Bird on Sunday (okay, Monday) June 29th, 2020
So it has been a couple weeks as usual since my last missive and, man, shit just keeps getting crazier in the United States, doesn’t it? I mean, yesterday, in the space of one day, A) it was reported that Donald Trump knew about a Russian bounty on the heads of American troops in Afghanistan and did nothing about it, B) also reported that he purposefully and knowingly allowed flawed Covid-19 antibody tests to circulate which led to inaccurate data about how quickly the virus spread, and C) also he retweeted a video of somebody shouting “white power” because he’s a huge racist asshole. In one day, all of that!
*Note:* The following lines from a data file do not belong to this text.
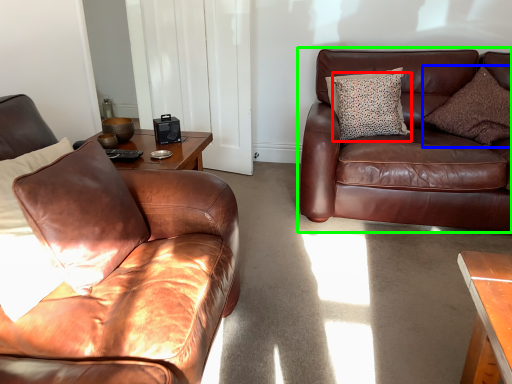 Question: Which is nearer to the pillow (highlighted by a red box)? pillow (highlighted by a blue box) or studio couch (highlighted by a green box).

Choices:
 (A) pillow
 (B) studio couch

Answer: (B) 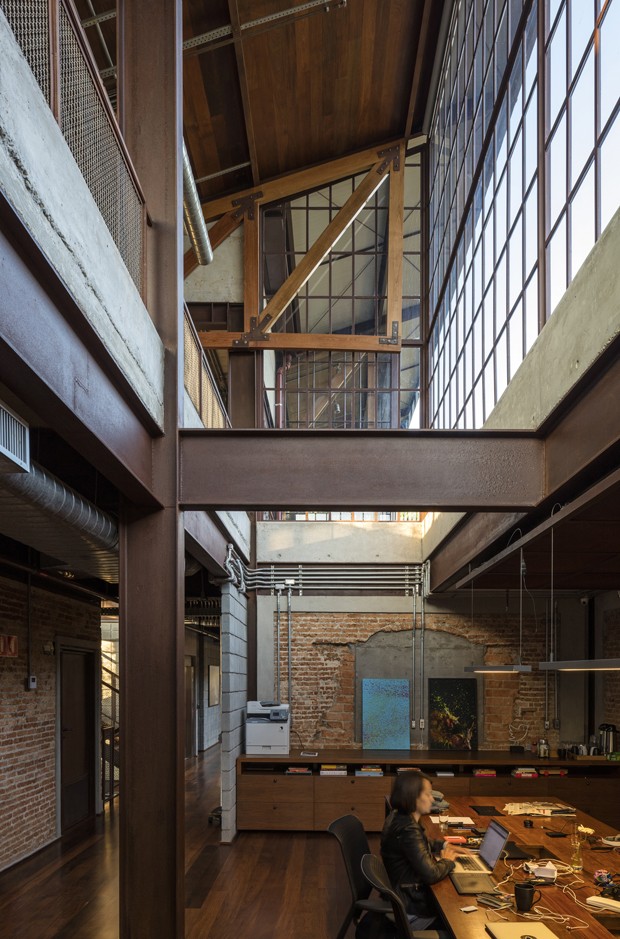 What are the coordinates of `laptop` in the screenshot? It's located at (488, 870). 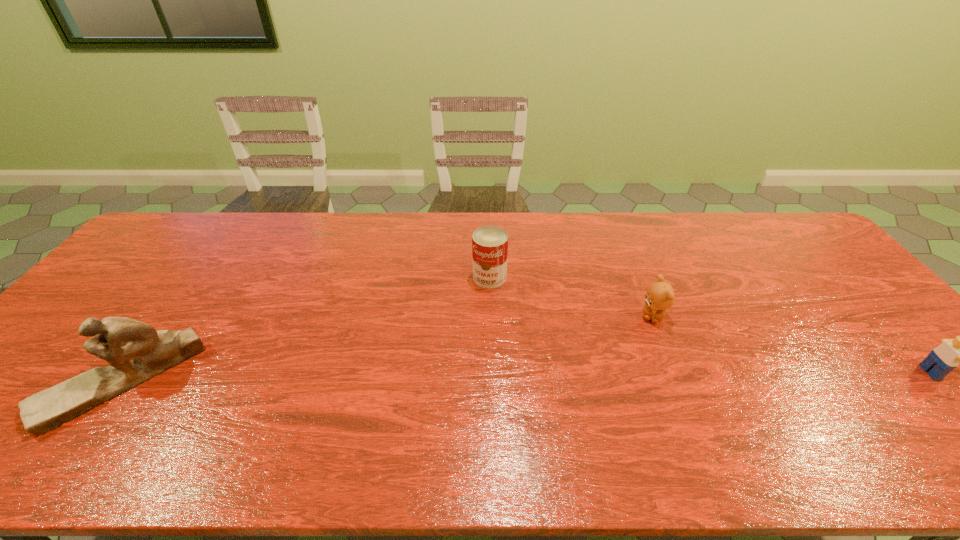 Find the location of a particular element. Image resolution: width=960 pixels, height=540 pixels. vacant space on the desktop that is between the figurine and the rightmost object and is positioned on the front label of the second tallest object is located at coordinates (424, 377).

I want to click on free space on the desktop that is between the figurine and the Lego and is positioned on the face of the third object from left to right, so (621, 375). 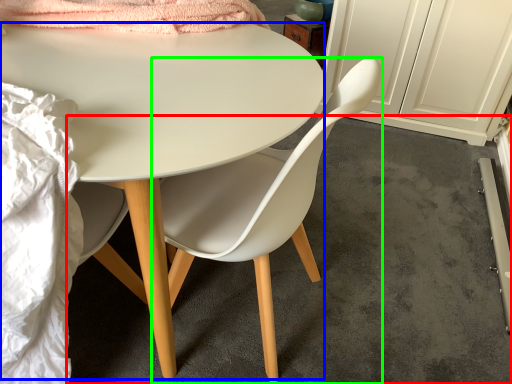 Question: Which object is positioned farthest from concrete (highlighted by a red box)? Select from desk (highlighted by a blue box) and chair (highlighted by a green box).

Choices:
 (A) desk
 (B) chair

Answer: (A)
IT’S BEEN A WHILE SINCE WE TALKED ABOUT BAD CLIMATE CHANGE NEWS
But anyway, let’s talk about all the bad climate news of the past couple weeks. You remember climate change, right? The giant crisis that makes the coronavirus look like mild headache in comparison, and which will require a much more comprehensive, global effort and sacrifice to combat enough to ensure the survival of the human species? That climate change? Yeah, things are bad on that front.
Most notable right now is the problems in Arctic regions around the world, which are setting record temperature highs. In May, surface temperatures in Siberia were ten degrees Celsius above average, which is a mammoth increase; one town, which normally has a temperature of around zero degrees this time of year, recorded a temperature of 25 degrees Celsius. All of these are of course chartbreaking records that would be extremely unlikely to happen (in the mathematical sense) were climate change not involved. And it’s not just Siberia, either; most of the Canadian Arctic spent the month recording temperatures in between ten and fifteen defrees above the normal average.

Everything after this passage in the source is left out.